SEVERE asthma was shown to involve a previously unrecognised wave of inflammatory lipid mediators, offering a potential new biomarker for assessing disease severity and treatment response.
Researchers identified a family of cysteinyl leukotriene-like molecules, termed pseudo leukotrienes, generated through radical-induced lipid oxidation. These compounds were found at markedly higher levels in patients with severe asthma and were shown to activate inflammatory signalling pathways long associated with asthma pathology.
Severe asthma biomarkers reveal hidden inflammatory activity
Asthma is a chronic inflammatory airway disease affecting more than 300 million people worldwide, with severe asthma representing a disproportionate burden of morbidity and healthcare use. Although cysteinyl leukotrienes have long been implicated in airway inflammation and bronchoconstriction, their precise sources and mechanisms of action have remained incompletely understood.
In this study, investigators analysed urine samples from human participants and lung tissue from mouse models using liquid chromatography–tandem mass spectrometry. Mean urinary concentrations of two pseudo leukotrienes were elevated four- to five-fold in individuals with severe asthma compared with controls (P=0.004 and P=0.0015). When combined, these markers significantly improved discrimination between controls and patients with moderate or severe disease.

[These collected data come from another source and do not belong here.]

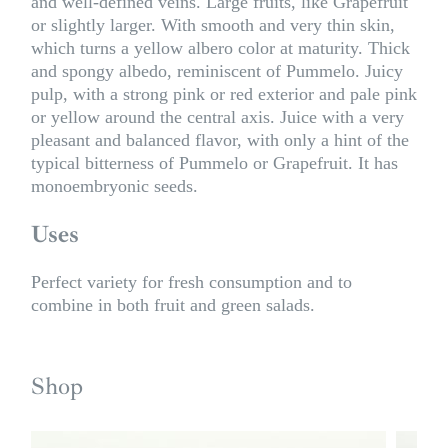
and well-defined veins. Large fruits, like Grapefruit
or slightly larger. With smooth and very thin skin,
which turns a yellow albero color at maturity. Thick
and spongy albedo, reminiscent of Pummelo. Juicy
pulp, with a strong pink or red exterior and pale pink
or yellow around the central axis. Juice with a very
pleasant and balanced flavor, with only a hint of the
typical bitterness of Pummelo or Grapefruit. It has
monoembryonic seeds.
Uses
Perfect variety for fresh consumption and to
combine in both fruit and green salads.
Shop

Parallel animal experiments showed that pulmonary pseudo leukotriene concentrations doubled following allergen exposure. In cultured human bronchial epithelial cells, these molecules triggered phosphorylation of extracellular signal-regulated kinase and protein kinase B, key components of inflammatory signalling. These effects were inhibited by cysteinyl leukotriene receptor antagonists, indicating that pseudo leukotrienes act through the same receptor pathways as classical leukotrienes.
The findings suggested that severe asthma biomarkers derived from lipid oxidation may account for inflammatory activity previously attributed solely to enzymatically produced leukotrienes, potentially explaining the variable clinical efficacy of leukotriene receptor antagonists.
Clinical implications and future directions
Rather than simply expanding the list of inflammatory mediators in asthma, the study established pseudo leukotrienes as a previously unrecognised mechanistic link between radical-driven lipid biochemistry and cysteinyl leukotriene receptor–dependent inflammation.
The authors described these molecules as “unknown unknowns” that may have confounded previous disease models. Because pseudo leukotrienes were detectable in human urine and shared biological activity with classical leukotrienes, they may represent a dominant driver of inflammation in severe disease.
The work also reframed the asthmatic airway as an environment that favours radical chemistry, characterised by elevated reactive oxygen species, depleted antioxidant proteins, and reduced airway glutathione. Monitoring urinary pseudo leukotrienes could therefore support earlier disease detection, assessment of therapeutic efficacy, and preventative correction of impaired antioxidant defences before asthma progresses.
Reference
Liu SY et al. Radical-induced lipid oxidation produces a torrent of leukotriene-like agonists in severe asthma. J Allergy Clin Immunol. 2026;157(1):99-109.